Date: 14th April 2019

Environment: Python 2.7.11 and Jupyter notebook
Libraries used: 
* re (for regular expression, included in Anaconda Python 2.7) 
* json ( to convert to json file)

## 1. Introduction

This analysis extract data from a text file and converts the required information into a xml file and json file. I've used regular expression to firstly extract the chunk of details for every unit.
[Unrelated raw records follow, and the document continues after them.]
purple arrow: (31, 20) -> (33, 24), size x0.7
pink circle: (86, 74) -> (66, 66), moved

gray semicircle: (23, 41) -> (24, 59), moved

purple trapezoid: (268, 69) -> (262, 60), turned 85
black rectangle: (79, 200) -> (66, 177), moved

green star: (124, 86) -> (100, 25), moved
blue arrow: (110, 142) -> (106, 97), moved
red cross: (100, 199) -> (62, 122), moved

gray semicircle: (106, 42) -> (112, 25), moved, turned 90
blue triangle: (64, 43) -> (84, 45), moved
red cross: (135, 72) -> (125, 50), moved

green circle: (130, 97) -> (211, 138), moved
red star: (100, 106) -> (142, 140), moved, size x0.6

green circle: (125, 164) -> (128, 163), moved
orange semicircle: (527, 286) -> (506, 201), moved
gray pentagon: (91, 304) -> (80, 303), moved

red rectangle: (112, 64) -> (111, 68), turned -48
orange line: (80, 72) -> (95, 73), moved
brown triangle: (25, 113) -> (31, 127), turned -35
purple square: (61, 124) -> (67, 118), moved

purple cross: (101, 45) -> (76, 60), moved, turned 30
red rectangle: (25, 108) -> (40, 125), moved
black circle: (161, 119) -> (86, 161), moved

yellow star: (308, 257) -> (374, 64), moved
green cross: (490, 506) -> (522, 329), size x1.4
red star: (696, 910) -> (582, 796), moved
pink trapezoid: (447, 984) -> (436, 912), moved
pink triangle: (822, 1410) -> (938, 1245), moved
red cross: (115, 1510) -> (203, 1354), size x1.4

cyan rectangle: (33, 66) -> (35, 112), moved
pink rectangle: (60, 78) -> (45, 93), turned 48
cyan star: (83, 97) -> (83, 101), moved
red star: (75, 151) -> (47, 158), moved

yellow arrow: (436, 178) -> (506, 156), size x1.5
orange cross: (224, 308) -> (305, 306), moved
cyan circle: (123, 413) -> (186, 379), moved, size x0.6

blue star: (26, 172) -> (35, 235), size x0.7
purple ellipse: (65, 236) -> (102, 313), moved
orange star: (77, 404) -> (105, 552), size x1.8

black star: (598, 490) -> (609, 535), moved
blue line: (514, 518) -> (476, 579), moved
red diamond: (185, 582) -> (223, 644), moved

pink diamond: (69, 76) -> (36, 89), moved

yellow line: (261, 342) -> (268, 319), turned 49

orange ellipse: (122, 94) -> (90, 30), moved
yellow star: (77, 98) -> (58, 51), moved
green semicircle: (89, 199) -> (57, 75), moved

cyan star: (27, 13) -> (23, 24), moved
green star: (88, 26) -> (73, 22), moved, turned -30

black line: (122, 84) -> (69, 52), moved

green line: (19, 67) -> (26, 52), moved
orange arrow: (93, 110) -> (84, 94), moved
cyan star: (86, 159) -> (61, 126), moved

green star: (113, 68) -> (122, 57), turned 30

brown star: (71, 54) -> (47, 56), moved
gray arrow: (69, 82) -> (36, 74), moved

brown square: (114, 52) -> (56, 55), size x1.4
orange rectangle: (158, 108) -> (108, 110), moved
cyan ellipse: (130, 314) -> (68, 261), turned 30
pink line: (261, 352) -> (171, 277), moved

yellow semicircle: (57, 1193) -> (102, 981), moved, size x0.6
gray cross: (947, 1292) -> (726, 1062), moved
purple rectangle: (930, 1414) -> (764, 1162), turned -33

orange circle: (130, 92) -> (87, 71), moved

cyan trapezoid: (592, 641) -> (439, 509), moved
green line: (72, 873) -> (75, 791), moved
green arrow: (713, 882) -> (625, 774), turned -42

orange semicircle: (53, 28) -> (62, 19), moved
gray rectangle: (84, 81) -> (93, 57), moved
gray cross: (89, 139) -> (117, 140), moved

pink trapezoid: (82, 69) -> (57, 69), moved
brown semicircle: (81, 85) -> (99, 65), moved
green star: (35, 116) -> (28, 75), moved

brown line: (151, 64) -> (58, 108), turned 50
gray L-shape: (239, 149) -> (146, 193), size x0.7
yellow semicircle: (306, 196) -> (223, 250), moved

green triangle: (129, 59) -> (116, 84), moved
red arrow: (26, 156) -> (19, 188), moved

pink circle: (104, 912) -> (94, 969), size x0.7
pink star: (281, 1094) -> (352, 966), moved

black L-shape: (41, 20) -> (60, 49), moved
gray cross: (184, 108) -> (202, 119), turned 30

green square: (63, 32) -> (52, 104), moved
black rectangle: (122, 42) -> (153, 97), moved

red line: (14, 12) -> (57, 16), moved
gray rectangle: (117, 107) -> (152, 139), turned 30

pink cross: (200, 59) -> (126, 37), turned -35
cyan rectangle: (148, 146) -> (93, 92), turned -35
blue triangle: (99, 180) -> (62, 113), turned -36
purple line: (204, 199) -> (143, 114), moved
Re library was imported to extract required information about the unit code, unit title, pre-requisites, prohibitions, synopsis, requirements, outputs and chief examiners on the chunk of details for every unit extracted initially. 
Thereafter, an xml file is created manually through a while loop and json file is created by using the json library. 



## 2. Import libraries

In [830]:
#importing re library to perform regular expression
import re
# importing json library to create json file
import json

## 3. Extracting data

## Getting units into chunks

In [831]:
# opening and reading file given as infile
with open("Unit Guide.txt",'r') as infile:
    #using .read to read the file as a whole
    file = infile.read()
# using re.findall to iterate over the lines in the file and capture the groups with a positive lookbehind of
#  ?<=\<div class=\"content-inner__main\"\>\n and positive lookahead of ?=<!-- /.content-inner__main --></div>
unit_list = re.findall(r'(?<=\<div class=\"content-inner__main\"\>\n)((.*\n)+?)(?=<!-- /.content-inner__main --></div>)',file)

# the code above was producing a list of tuples which contained two strings. I needed the first index of it hence
# ive put 0 to select the first tuple 
unit_sum = list(zip(*unit_list))[0]

## 3.1 Extracting unit code

In [832]:
# empty list for pattern to be extended on 
units_final = []

#there were 2 units which had 4 letters so I've made my code to capture capital letters within the range of 3 to 4
#along with 4 numbers beside the letters. The unitcode is between  <span class=\"unitcode\"> and ends with </span>
#hence, i've made both <span class=\"unitcode\"> and </span> a non capturing group to just capture the unitcodes.
#i've used refindall to iterate through the lines of codes of file to look for the pattern.
pattern = re.findall('(?:<span class=\"unitcode\">)([A-Z]{3,4}[0-9]{4})(?:</span>)',file)

# used extend ot iterate over pattern and adding each element to the units_final list and extending the list.
units_final.extend(pattern)

## 3.2 Extracting unit title

In [833]:
# empty list for title_pattern to be extended on 
unit_title = []

# the unit title was in between the unitcode\".*</span> and <span class. Hence, to capture just the unit title, I've
# placed unitcode\".*</span> and <span class in a non capturing group. i've used refindall to iterate through the lines of codes of file 
#to look for the pattern.
title_pattern = re.findall(r'(?:\"unitcode\".*</span> -)(.*)(?:<span class)',file)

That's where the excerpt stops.